Naked Lunch

by William S. Burroughs

Naked Lunch CoverNaked Lunch should be thought of less as a book and more as an undertaking. It took me multiple attempts to trudge through the “narrative” and actually––I assume––somewhat walk away with a bit of understanding of what I witnessed. I will also admit that the humour passed me by more-or-less unnoticed until this time around, disguised in––sometimes, going hand-in-hand with––layers of disgust, discomfort, and homo-eroticism.
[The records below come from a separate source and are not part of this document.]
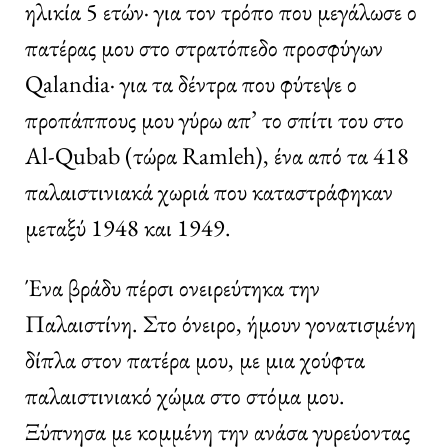
ηλικία 5 ετών· για τον τρόπο που μεγάλωσε ο
πατέρας μου στο στρατόπεδο προσφύγων
Qalandia· για τα δέντρα που φύτεψε ο
προπάππους μου γύρω απ’ το σπίτι του στο
Al-Qubab (τώρα Ramleh), ένα από τα 418
παλαιστινιακά χωριά που καταστράφηκαν
μεταξύ 1948 και 1949.
Ένα βράδυ πέρσι ονειρεύτηκα την
Παλαιστίνη. Στο όνειρο, ήμουν γονατισμένη
δίπλα στον πατέρα μου, με μια χούφτα
παλαιστινιακό χώμα στο στόμα μου.
Ξύπνησα με κομμένη την ανάσα γυρεύοντας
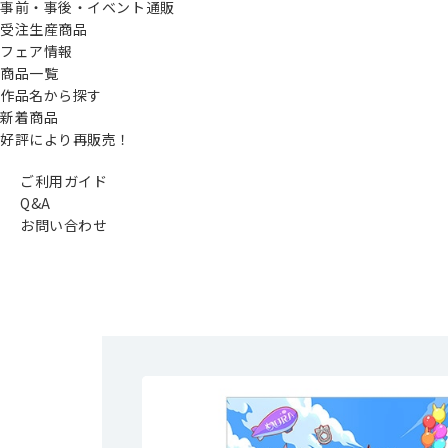
事前・事後・イベント通販
受注生産商品
フェア情報
商品一覧
作品名から探す
新着商品
好評により再販売！
ご利用ガイド
Q&A
お問い合わせ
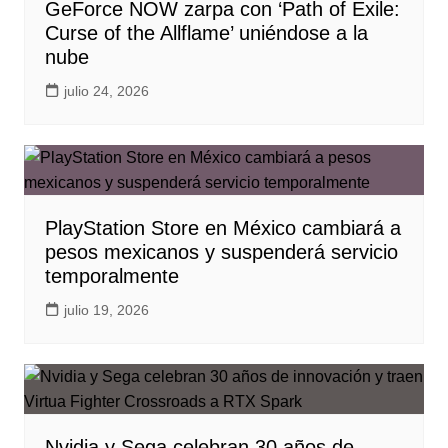
GeForce NOW zarpa con ‘Path of Exile:
Curse of the Allflame’ uniéndose a la
nube
julio 24, 2026
PlayStation Store en México cambiará a
pesos mexicanos y suspenderá servicio
temporalmente
julio 19, 2026
Nvidia y Sega celebran 30 años de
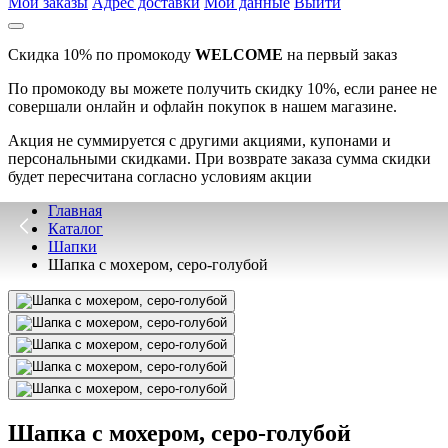
Мои заказы
Адрес доставки
Мои данные
Выйти
Скидка 10% по промокоду
WELCOME
на первый заказ
По промокоду вы можете получить скидку 10%, если ранее не
совершали онлайн и офлайн покупок в нашем магазине.
Акция не суммируется с другими акциями, купонами и
персональными скидками. При возврате заказа сумма скидки
будет пересчитана согласно условиям акции
Главная
Каталог
Шапки
Шапка с мохером, серо-голубой
Шапка с мохером, серо-голубой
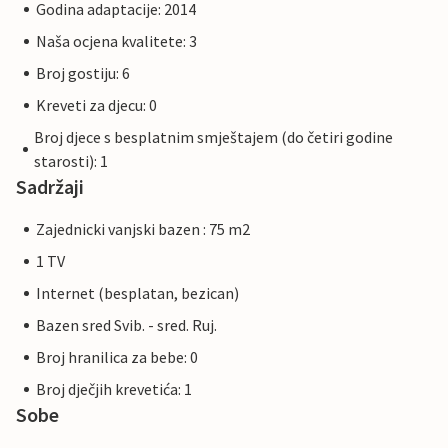
Godina adaptacije: 2014
Naša ocjena kvalitete: 3
Broj gostiju: 6
Kreveti za djecu: 0
Broj djece s besplatnim smještajem (do četiri godine
starosti): 1
Sadržaji
Zajednicki vanjski bazen : 75 m2
1 TV
Internet (besplatan, bezican)
Bazen sred Svib. - sred. Ruj.
Broj hranilica za bebe: 0
Broj dječjih krevetića: 1
Sobe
It would be a major understatement to say that Naked Lunch is something of an oddity. Having read other experimental and avant-garde stories, I can feel Burroughs’ caress on later fiction, but nothing has been quite the same. Burroughs wrote in disjointed passages, apparently so that you can pick up the book from wherever without missing out on any plot points, if you can be so generous to suggest that anything in this book encapsulates much of a plot. I have never attempted to do anything other than read from front to back, so I’ll have to go on his word. (For the most part, I can imagine that it’s just as difficult to understand in any order; however, the skeptic in me notices that the flow may be negatively affected if spread-apart passages with verbatim repetition are read back-to-back.)

In the end, to invoke a cliché, Naked Lunch is an oxymoron: It’s both hilarious and sinister, the chilling prose of a master and the ramblings of a lunatic. I quite seriously look upon it as fine art, but it’s, most definitely, not for the faint of heart.